▸ **REQUIREMENT**
You are to retype exactly the line with "Here is an image. Show me where 'bladder' is." and every line after it in the entries below.

◇ ◇ ◇ ◇ ◇

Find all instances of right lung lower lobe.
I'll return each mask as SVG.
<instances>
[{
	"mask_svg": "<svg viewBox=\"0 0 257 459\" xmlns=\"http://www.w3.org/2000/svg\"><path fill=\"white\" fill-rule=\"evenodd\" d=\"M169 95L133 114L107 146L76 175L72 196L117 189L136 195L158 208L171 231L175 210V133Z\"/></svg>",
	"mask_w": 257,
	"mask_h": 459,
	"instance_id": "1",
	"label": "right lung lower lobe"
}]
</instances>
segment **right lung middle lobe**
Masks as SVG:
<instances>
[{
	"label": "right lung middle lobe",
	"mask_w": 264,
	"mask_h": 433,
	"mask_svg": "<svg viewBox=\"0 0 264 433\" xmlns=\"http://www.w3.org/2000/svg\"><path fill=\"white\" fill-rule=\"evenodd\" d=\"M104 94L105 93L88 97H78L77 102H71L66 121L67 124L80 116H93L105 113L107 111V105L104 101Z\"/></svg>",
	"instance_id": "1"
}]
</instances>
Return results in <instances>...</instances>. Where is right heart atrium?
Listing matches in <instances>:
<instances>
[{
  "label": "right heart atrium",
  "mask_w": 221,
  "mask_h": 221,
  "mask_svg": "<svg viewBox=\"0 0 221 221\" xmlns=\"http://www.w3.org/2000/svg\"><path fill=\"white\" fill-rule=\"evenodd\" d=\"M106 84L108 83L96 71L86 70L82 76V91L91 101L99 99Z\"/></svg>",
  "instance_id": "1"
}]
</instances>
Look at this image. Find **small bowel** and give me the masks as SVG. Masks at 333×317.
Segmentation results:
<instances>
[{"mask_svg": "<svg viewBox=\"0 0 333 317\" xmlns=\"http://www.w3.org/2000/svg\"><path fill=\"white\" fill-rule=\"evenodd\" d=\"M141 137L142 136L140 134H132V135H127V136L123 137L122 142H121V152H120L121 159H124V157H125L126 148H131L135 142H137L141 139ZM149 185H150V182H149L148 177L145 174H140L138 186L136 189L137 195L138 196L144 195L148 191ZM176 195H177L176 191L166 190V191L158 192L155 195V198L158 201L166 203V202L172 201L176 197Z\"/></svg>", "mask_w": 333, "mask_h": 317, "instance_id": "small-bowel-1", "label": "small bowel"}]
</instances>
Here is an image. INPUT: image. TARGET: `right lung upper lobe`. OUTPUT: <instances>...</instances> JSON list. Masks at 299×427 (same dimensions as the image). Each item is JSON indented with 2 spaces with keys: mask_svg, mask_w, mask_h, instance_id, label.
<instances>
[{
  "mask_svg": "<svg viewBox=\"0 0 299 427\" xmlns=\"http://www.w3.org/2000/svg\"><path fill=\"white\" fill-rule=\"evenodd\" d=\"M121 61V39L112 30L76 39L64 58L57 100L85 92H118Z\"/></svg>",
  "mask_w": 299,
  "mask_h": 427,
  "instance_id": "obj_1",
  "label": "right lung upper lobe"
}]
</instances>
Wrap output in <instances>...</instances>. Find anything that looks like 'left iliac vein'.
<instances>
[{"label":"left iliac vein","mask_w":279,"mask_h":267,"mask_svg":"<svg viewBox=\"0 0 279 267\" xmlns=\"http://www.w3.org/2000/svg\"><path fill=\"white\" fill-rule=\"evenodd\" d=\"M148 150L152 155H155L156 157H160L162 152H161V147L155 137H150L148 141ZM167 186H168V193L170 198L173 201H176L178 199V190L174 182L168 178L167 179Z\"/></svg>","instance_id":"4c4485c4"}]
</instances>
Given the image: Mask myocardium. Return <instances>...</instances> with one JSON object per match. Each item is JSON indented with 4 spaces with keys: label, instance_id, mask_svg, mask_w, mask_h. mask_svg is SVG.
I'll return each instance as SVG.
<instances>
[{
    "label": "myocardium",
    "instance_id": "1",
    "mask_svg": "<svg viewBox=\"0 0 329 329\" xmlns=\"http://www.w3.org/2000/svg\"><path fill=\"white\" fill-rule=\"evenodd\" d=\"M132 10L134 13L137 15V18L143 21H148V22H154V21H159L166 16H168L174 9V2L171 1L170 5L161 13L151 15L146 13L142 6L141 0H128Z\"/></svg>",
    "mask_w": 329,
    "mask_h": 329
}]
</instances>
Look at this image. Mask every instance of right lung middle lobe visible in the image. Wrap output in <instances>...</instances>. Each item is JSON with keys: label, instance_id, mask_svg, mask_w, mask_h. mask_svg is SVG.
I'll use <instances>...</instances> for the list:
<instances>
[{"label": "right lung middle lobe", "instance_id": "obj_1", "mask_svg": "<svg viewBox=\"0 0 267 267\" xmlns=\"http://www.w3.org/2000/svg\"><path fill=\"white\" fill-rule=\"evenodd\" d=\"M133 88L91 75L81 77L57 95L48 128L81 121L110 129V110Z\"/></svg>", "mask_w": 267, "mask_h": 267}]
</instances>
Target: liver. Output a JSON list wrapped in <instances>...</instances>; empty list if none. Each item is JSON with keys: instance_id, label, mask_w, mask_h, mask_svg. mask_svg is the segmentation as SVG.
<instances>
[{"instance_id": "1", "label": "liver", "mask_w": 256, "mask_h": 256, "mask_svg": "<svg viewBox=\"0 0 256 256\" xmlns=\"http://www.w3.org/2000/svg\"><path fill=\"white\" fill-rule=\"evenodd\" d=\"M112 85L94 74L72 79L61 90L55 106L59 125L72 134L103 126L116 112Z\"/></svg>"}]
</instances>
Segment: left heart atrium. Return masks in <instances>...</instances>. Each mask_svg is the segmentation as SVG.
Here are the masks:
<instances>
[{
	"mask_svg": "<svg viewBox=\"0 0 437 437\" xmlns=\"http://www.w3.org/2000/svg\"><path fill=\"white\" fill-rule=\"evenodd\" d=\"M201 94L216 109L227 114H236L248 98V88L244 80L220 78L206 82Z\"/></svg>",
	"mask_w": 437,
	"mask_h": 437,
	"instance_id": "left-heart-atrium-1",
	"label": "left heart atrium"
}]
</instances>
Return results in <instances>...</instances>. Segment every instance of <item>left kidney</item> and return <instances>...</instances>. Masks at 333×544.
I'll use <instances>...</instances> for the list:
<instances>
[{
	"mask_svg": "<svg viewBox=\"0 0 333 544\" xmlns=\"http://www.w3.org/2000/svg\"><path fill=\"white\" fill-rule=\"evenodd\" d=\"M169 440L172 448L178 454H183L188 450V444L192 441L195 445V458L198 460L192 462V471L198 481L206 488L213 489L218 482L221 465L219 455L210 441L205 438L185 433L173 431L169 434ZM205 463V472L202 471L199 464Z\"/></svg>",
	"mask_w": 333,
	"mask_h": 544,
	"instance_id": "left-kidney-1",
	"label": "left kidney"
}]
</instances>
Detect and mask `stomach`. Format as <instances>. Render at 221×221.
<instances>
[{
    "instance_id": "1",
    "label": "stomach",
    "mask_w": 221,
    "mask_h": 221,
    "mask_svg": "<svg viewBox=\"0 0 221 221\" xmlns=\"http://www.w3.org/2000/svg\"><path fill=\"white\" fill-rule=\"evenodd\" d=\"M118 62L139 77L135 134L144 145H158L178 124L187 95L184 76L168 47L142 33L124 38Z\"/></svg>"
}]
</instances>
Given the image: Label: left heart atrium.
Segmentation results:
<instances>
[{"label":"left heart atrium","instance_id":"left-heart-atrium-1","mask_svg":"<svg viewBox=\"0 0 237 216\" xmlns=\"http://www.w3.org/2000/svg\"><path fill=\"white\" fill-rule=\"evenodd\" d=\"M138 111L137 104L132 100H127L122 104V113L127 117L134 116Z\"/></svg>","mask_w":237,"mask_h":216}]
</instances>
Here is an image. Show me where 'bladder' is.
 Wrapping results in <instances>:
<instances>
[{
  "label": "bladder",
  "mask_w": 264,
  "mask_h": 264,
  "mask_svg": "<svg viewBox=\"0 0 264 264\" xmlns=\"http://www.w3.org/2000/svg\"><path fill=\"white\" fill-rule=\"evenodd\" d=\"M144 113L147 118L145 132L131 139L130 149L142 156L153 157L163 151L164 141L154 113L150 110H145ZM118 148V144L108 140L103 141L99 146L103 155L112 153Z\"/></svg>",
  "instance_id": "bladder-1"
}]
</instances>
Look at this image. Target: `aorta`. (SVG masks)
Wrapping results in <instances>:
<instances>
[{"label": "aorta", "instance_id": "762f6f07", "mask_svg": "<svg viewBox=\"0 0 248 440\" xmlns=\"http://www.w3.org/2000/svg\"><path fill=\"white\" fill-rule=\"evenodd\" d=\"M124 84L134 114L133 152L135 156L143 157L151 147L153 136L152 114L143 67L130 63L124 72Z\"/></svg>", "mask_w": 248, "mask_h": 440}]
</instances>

◇ ◇ ◇ ◇ ◇

▸ **ANSWER SECTION**
Here is an image. Show me where 'bladder' is.
 Wrapping results in <instances>:
<instances>
[{
  "label": "bladder",
  "mask_w": 264,
  "mask_h": 264,
  "mask_svg": "<svg viewBox=\"0 0 264 264\" xmlns=\"http://www.w3.org/2000/svg\"><path fill=\"white\" fill-rule=\"evenodd\" d=\"M144 113L147 118L145 132L131 139L130 149L142 156L153 157L163 151L164 141L154 113L150 110H145ZM118 148V144L108 140L103 141L99 146L103 155L112 153Z\"/></svg>",
  "instance_id": "bladder-1"
}]
</instances>
Look at this image. Target: `aorta`. (SVG masks)
Wrapping results in <instances>:
<instances>
[{"label": "aorta", "instance_id": "762f6f07", "mask_svg": "<svg viewBox=\"0 0 248 440\" xmlns=\"http://www.w3.org/2000/svg\"><path fill=\"white\" fill-rule=\"evenodd\" d=\"M124 84L134 114L133 152L135 156L143 157L151 147L153 136L152 114L143 67L130 63L124 72Z\"/></svg>", "mask_w": 248, "mask_h": 440}]
</instances>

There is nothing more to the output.